Retype all data exactly as given. Pictures should not be retyped.

── Data under study

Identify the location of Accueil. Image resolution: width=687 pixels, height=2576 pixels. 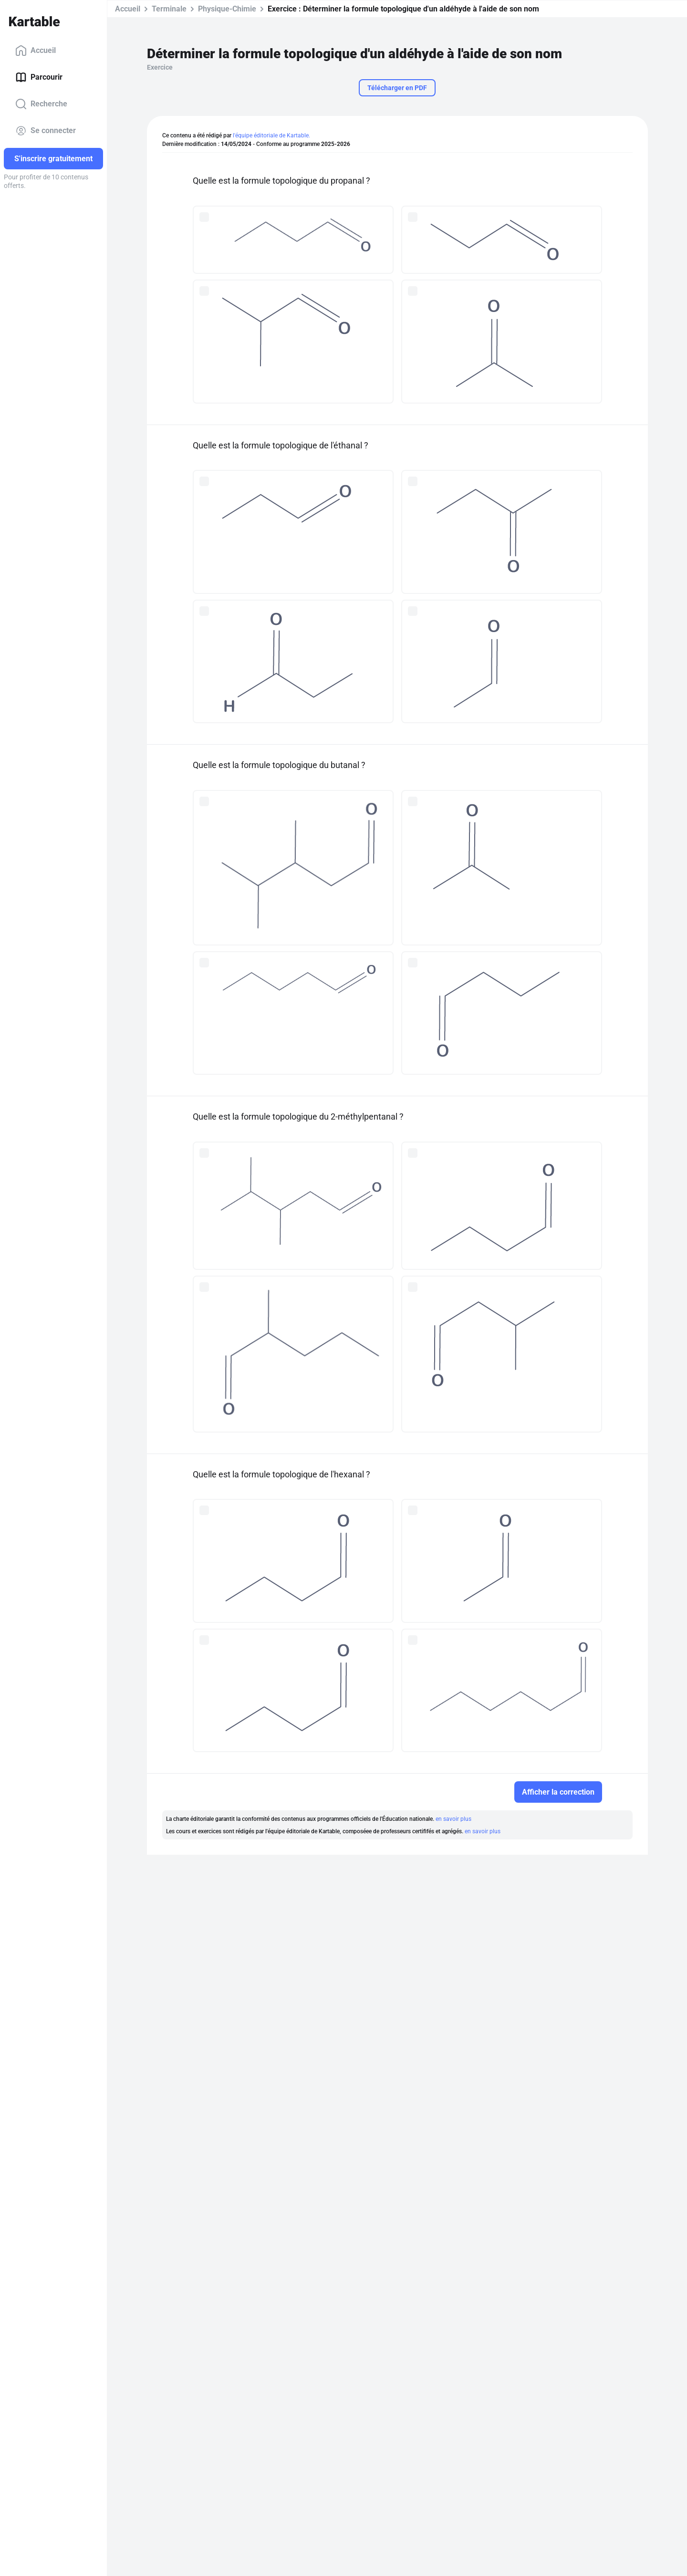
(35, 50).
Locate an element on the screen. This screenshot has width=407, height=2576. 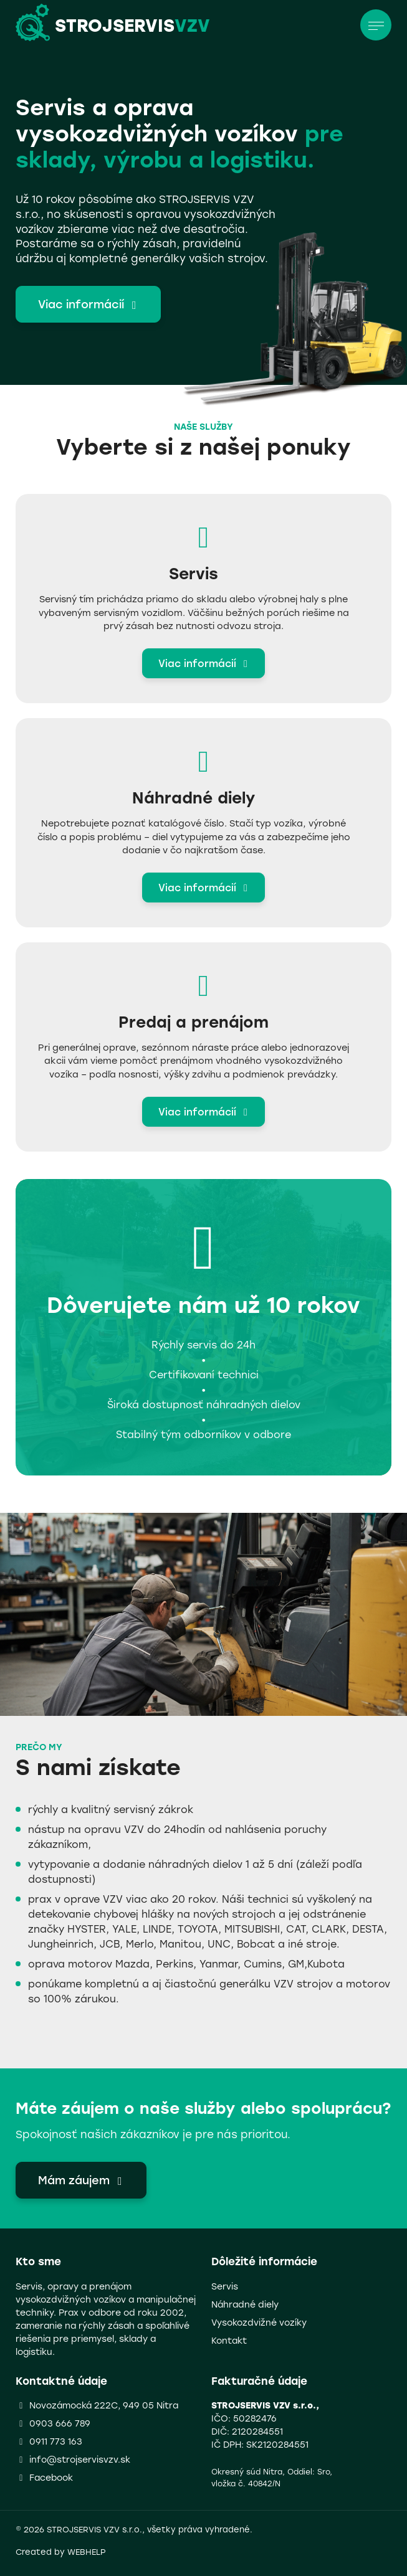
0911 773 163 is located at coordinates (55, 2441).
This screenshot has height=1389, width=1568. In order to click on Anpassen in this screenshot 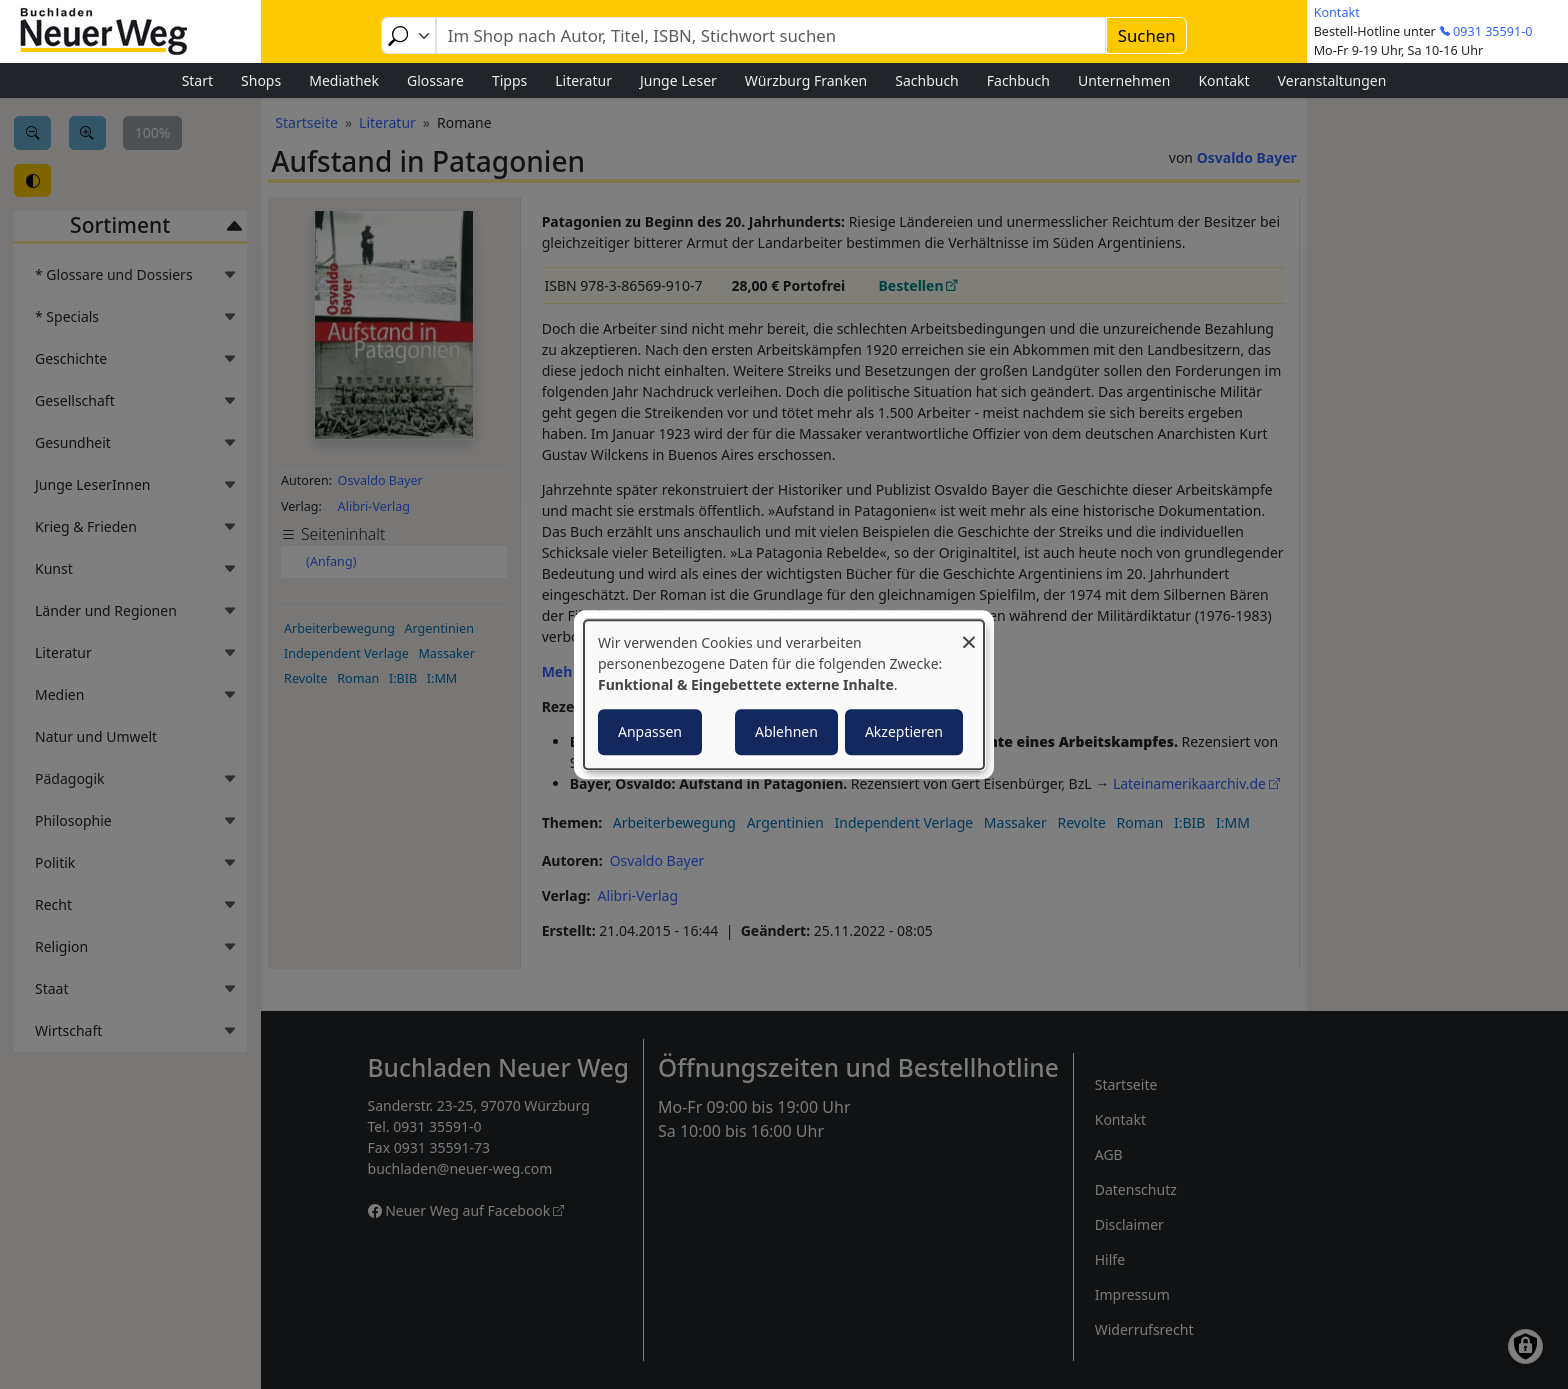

────

_Finished exercise_
Identify the location of Accueil. Image resolution: width=687 pixels, height=2576 pixels. 
(35, 50).
Locate an element on the screen. This screenshot has width=407, height=2576. 
0911 773 163 is located at coordinates (55, 2441).
This screenshot has height=1389, width=1568. In order to click on Anpassen in this screenshot 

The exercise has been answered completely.